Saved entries
----------------------------------------

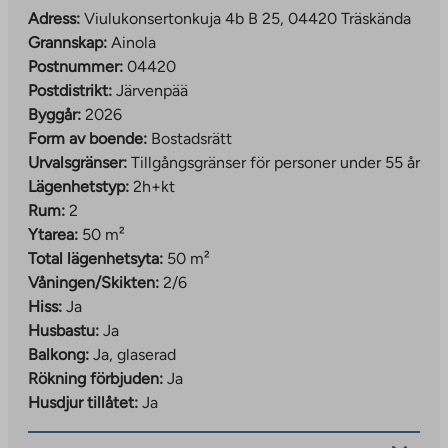
Ett utvecklande bostadsområde nära daglig service
Adress:
Viulukonsertonkuja 4b B 25, 04420 Träskända
Grannskap:
Ainola
Viulukonsertonkuja bostadsrättslägenheter ligger i den
Postnummer:
04420
södra delen av Järvenpää, i Ainola-området.
Postdistrikt:
Järvenpää
Bostadsområdet ligger drygt 2,5 kilometer från
Byggår:
2026
Träskända centrum.
Form av boende:
Bostadsrätt
Läget är idealiskt, eftersom service finns i närheten.
Urvalsgränser:
Tillgångsgränser för personer under 55 år
Närmaste daghem och butik ligger inom gångavstånd
Lägenhetstyp:
2h+kt
från lägenheterna. Serviceutbudet utökas ytterligare
Rum:
2
när man åker cirka en kilometer bort till Kyrölä, där man
Ytarea:
50 m²
hittar närmaste grundskola och mer omfattande daglig
Total lägenhetsyta:
50 m²
service.
Våningen/Skikten:
2/6
Hiss:
Ja
I framtiden kommer servicen i området att bli ännu
Husbastu:
Ja
mer mångsidig när Ainola regioncenter med sina lokala
Balkong:
Ja, glaserad
tjänster är färdigställt. Även transportförbindelserna är
Rökning förbjuden:
Ja
utmärkta. Från Ainola tågstation kan man nå
Husdjur tillåtet:
Ja
Helsingfors centrum på ungefär en halvtimme och
Träskända centrum på några minuter. Vägarna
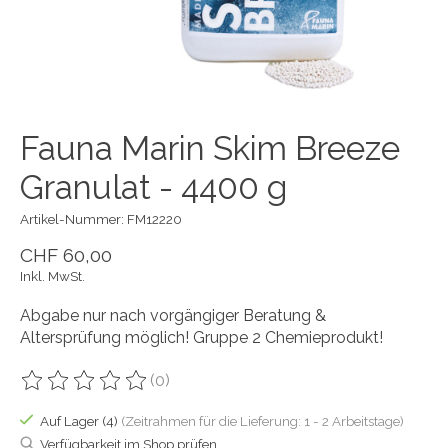
Fauna Marin Skim Breeze
Granulat - 4400 g
Artikel-Nummer: FM12220
CHF 60,00
Inkl. MwSt.
Abgabe nur nach vorgängiger Beratung &
Altersprüfung möglich! Gruppe 2 Chemieprodukt!
(0)
Die Bewertung dieses Produkts ist
0
von 5
Auf Lager (4)
(Zeitrahmen für die Lieferung: 1 - 2 Arbeitstage)
Verfügbarkeit im Shop prüfen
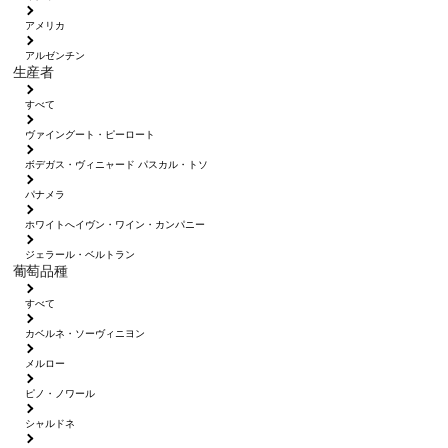
アメリカ
アルゼンチン
生産者
すべて
ヴァイングート・ピーロート
ボデガス・ヴィニャード パスカル・トソ
パナメラ
ホワイトへイヴン・ワイン・カンパニー
ジェラール・ベルトラン
葡萄品種
すべて
カベルネ・ソーヴィニヨン
メルロー
ピノ・ノワール
シャルドネ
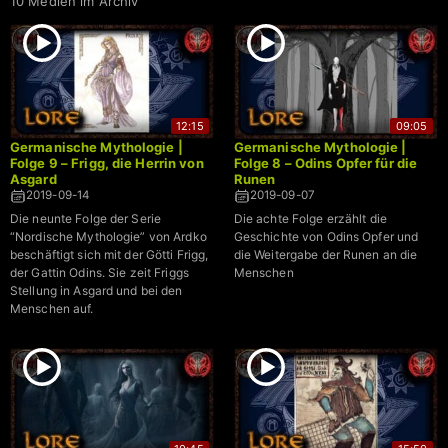
10 Medien im Archiv
12:15
09:05
Germanische Mythologie |
Germanische Mythologie |
Folge 9 – Frigg, die Herrin von
Folge 8 – Odins Opfer für die
Asgard
Runen
2019-09-14
2019-09-07
Die neunte Folge der Serie
Die achte Folge erzählt die
“Nordische Mythologie” von Ardko
Geschichte von Odins Opfer und
beschäftigt sich mit der Götti Frigg,
die Weitergabe der Runen an die
der Gattin Odins. Sie zeit Friggs
Menschen
Stellung in Asgard und bei den
Menschen auf.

----------------------------------------

Exercise goal >> Quote the records above exactly, leaving out any pictures.

Response >>
Ett utvecklande bostadsområde nära daglig service
Adress:
Viulukonsertonkuja 4b B 25, 04420 Träskända
Grannskap:
Ainola
Viulukonsertonkuja bostadsrättslägenheter ligger i den
Postnummer:
04420
södra delen av Järvenpää, i Ainola-området.
Postdistrikt:
Järvenpää
Bostadsområdet ligger drygt 2,5 kilometer från
Byggår:
2026
Träskända centrum.
Form av boende:
Bostadsrätt
Läget är idealiskt, eftersom service finns i närheten.
Urvalsgränser:
Tillgångsgränser för personer under 55 år
Närmaste daghem och butik ligger inom gångavstånd
Lägenhetstyp:
2h+kt
från lägenheterna. Serviceutbudet utökas ytterligare
Rum:
2
när man åker cirka en kilometer bort till Kyrölä, där man
Ytarea:
50 m²
hittar närmaste grundskola och mer omfattande daglig
Total lägenhetsyta:
50 m²
service.
Våningen/Skikten:
2/6
Hiss:
Ja
I framtiden kommer servicen i området att bli ännu
Husbastu:
Ja
mer mångsidig när Ainola regioncenter med sina lokala
Balkong:
Ja, glaserad
tjänster är färdigställt. Även transportförbindelserna är
Rökning förbjuden:
Ja
utmärkta. Från Ainola tågstation kan man nå
Husdjur tillåtet:
Ja
Helsingfors centrum på ungefär en halvtimme och
Träskända centrum på några minuter. Vägarna
Fauna Marin Skim Breeze
Granulat - 4400 g
Artikel-Nummer: FM12220
CHF 60,00
Inkl. MwSt.
Abgabe nur nach vorgängiger Beratung &
Altersprüfung möglich! Gruppe 2 Chemieprodukt!
(0)
Die Bewertung dieses Produkts ist
0
von 5
Auf Lager (4)
(Zeitrahmen für die Lieferung: 1 - 2 Arbeitstage)
Verfügbarkeit im Shop prüfen
アメリカ
アルゼンチン
生産者
すべて
ヴァイングート・ピーロート
ボデガス・ヴィニャード パスカル・トソ
パナメラ
ホワイトへイヴン・ワイン・カンパニー
ジェラール・ベルトラン
葡萄品種
すべて
カベルネ・ソーヴィニヨン
メルロー
ピノ・ノワール
シャルドネ
10 Medien im Archiv
12:15
09:05
Germanische Mythologie |
Germanische Mythologie |
Folge 9 – Frigg, die Herrin von
Folge 8 – Odins Opfer für die
Asgard
Runen
2019-09-14
2019-09-07
Die neunte Folge der Serie
Die achte Folge erzählt die
“Nordische Mythologie” von Ardko
Geschichte von Odins Opfer und
beschäftigt sich mit der Götti Frigg,
die Weitergabe der Runen an die
der Gattin Odins. Sie zeit Friggs
Menschen
Stellung in Asgard und bei den
Menschen auf.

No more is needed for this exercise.